ATHENES : Des incidents ont émaillé mardi en Grèce la commémoration annuelle du soulèvement étudiant de 1973 contre la junte qui était au pouvoir, lors de manifestations de gauche tenues en dépit de l'interdiction de rassemblement dans le cadre du confinement anti-coronavirus.
Défiant l'interdiction décrétée par le gouvernement de droite, des centaines de sympathisants du parti communiste grec KKE et du petit parti de gauche Antarsya ont manifesté dans le centre d'Athènes.

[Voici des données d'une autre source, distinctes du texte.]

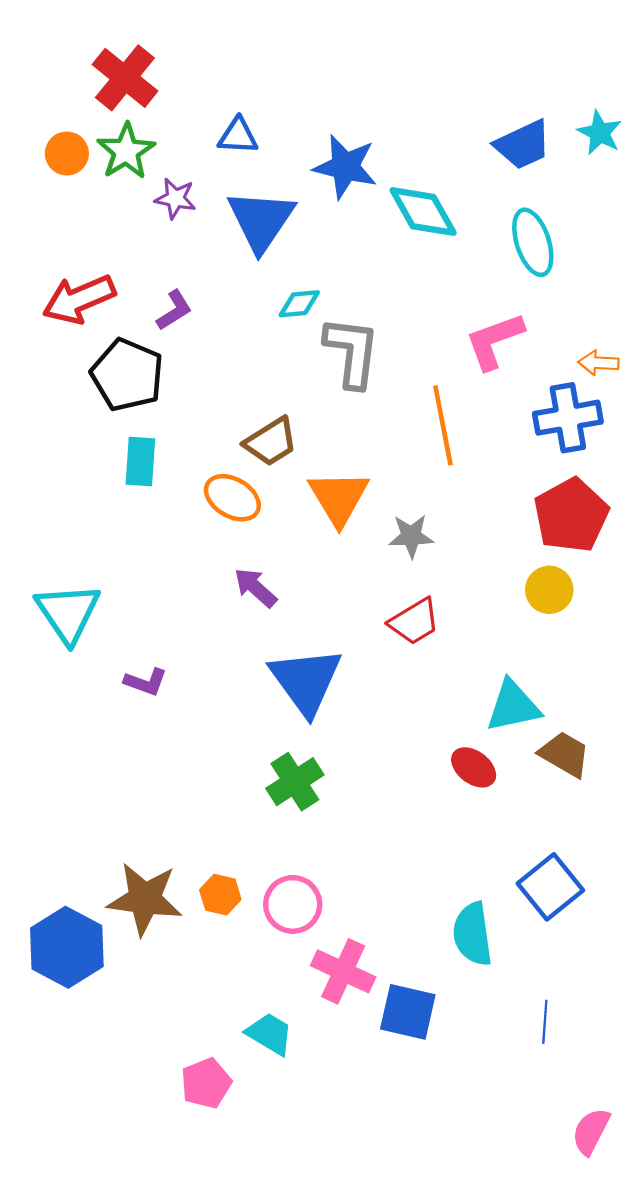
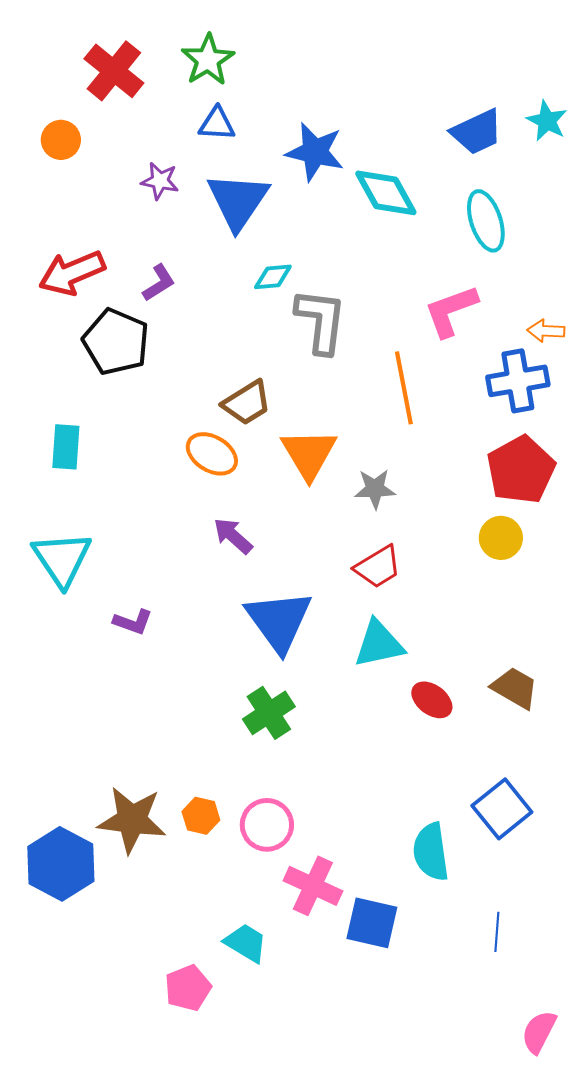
green star: (126, 151) -> (208, 60), moved
cyan rectangle: (140, 462) -> (66, 447), moved
cyan triangle: (513, 706) -> (379, 644), moved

La police a fait brièvement usage de gaz lacrymogènes et de grenades assourdissantes pour les disperser, selon une photographe de l'AFP.
Le leader du KKE, Dimitris Koutsoubas, était présent à cette manifestation tenue en début d'après-midi, au cours de laquelle une dizaine d'interpellations ont eu lieu tandis qu'un député communiste a été blessé, selon la télévision publique Ert.
L'anniversaire du 17 novembre 1973, qui symbolise pour les Grecs la chute de la dictature militaire (1967-1974) et le retour à la démocratie, est marqué chaque année par d'importantes manifestations des partis et mouvements de gauche qui avaient joué un rôle majeur dans la fin du régime des colonels.
Une marche, longue traditionnellement de 3 km, traverse habituellement le centre d'Athènes pour se terminer devant l'ambassade des États-Unis, le pays qui avait soutenu la dictature grecque en pleine guerre froide.
Mais Katerina Sakellaropoulou, la présidente de la République hellénique, avait souligné que "la commémoration cette année du soulèvement de l'Ecole Polytechnique se tiendrait dans des conditions sans précédent en raison de la pandémie".
Le gouvernement de droite de Kyriakos Mitsotakis a décidé samedi d'interdire toute manifestation, du 15 au 18 novembre, pour protéger "la santé publique" en plein confinement en Grèce.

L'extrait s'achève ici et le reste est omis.